His legal filings highlight an interesting aspect of GDPR: its private right of action. The ultimate effectiveness of the law will probably turn on the enforcement by member states in the European Union and the United Kingdom, under its GDPR-like law.
The law highlights a fundamental difference in the rights of individuals in the European Union, United Kingdom, and the United States around data privacy. In the United States, that right has very little legal protection. Given the history of Europe in the past century, it is not surprising there is a greater desire for privacy. Already, commentators in the United States are claiming that GDPR will make chasing criminals more difficult, but even the venerable pro-business Financial Times (FT) editorialized that GDPR “will put just and straightforward principals into place.” Imagine the U.S. Congress actually saying something like that about individual privacy rights.

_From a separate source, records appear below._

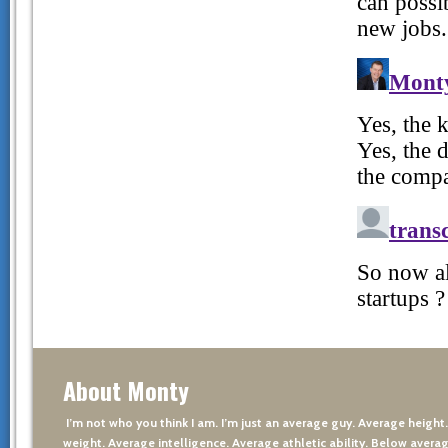
About Monty
I’m not who you think I am. I’m just an average guy. Average height
weight. Average intelligence. Average athletic ability. Below averag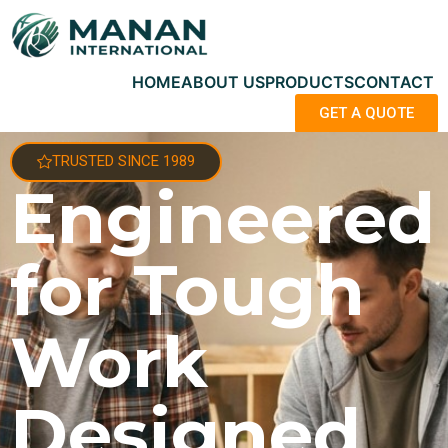
HOME
ABOUT US
PRODUCTS
CONTACT
GET A QUOTE
TRUSTED SINCE 1989
Engineered
for Tough
Work
Designed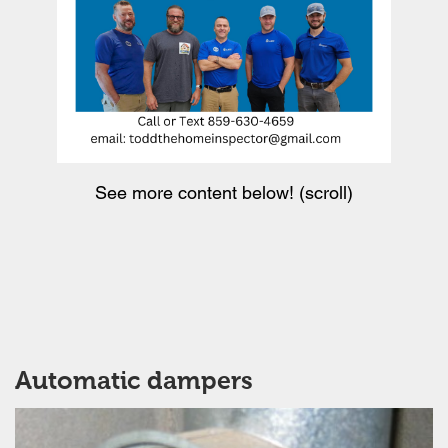
See more content below! (scroll)
Automatic dampers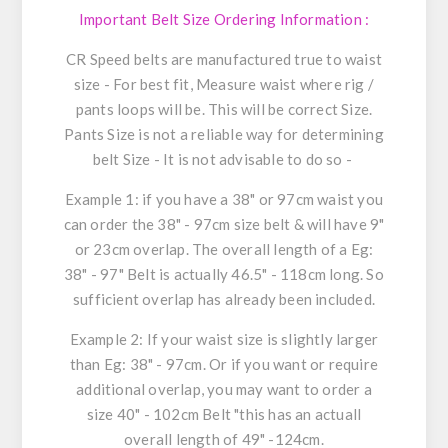
Important Belt Size Ordering Information :
CR Speed belts are manufactured true to waist
size - For best fit, Measure waist where rig /
pants loops will be. This will be correct Size.
Pants Size is not a reliable way for determining
belt Size - It is not advisable to do so -
Example 1: if you have a 38" or 97cm waist you
can order the 38" - 97cm size belt & will have 9"
or 23cm overlap. The overall length of a Eg:
38" - 97" Belt is actually 46.5" - 118cm long. So
sufficient overlap has already been included.
Example 2: If your waist size is slightly larger
than Eg: 38" - 97cm. Or if you want or require
additional overlap, you may want to order a
size 40" - 102cm Belt "this has an actuall
overall length of 49" -124cm.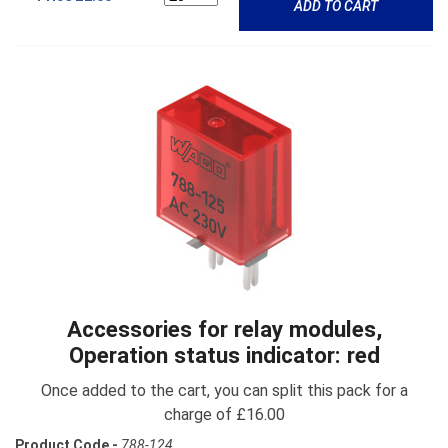
ADD TO CART
Accessories for relay modules,
Operation status indicator: red
Once added to the cart, you can split this pack for a
charge of £16.00
Product Code -
788-124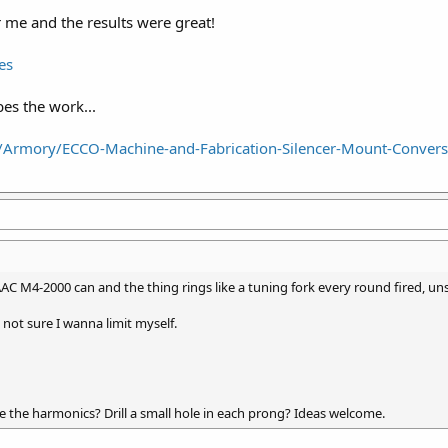
me and the results were great!
es
es the work...
/Armory/ECCO-Machine-and-Fabrication-Silencer-Mount-Conver
AAC M4-2000 can and the thing rings like a tuning fork every round fired, u
t not sure I wanna limit myself.
 the harmonics? Drill a small hole in each prong? Ideas welcome.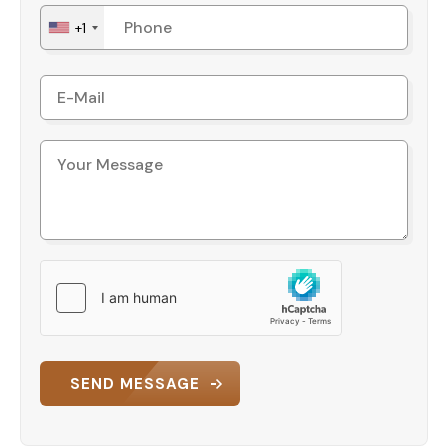
+1
SEND MESSAGE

Yet, the FT asks several questions about enforcement that, at this point, are still open. What unintended consequences might this new law bring to light? What will be the burden on each company to comply with the law, most specifically the right of Subject Access Requests (SARs)? Equally important is the costs of having a Data Protection Officer, performing a Data Protection Impact Assessment (DPIA), and implementing the required policies and procedures, attendant training, and other requirements. Will national data protection authorities take on large corporations? What about cross-border investigations and enforcement actions? Will there be one pie of enforcement penalties or a host of them?
The answers to these and many other questions are still unknown.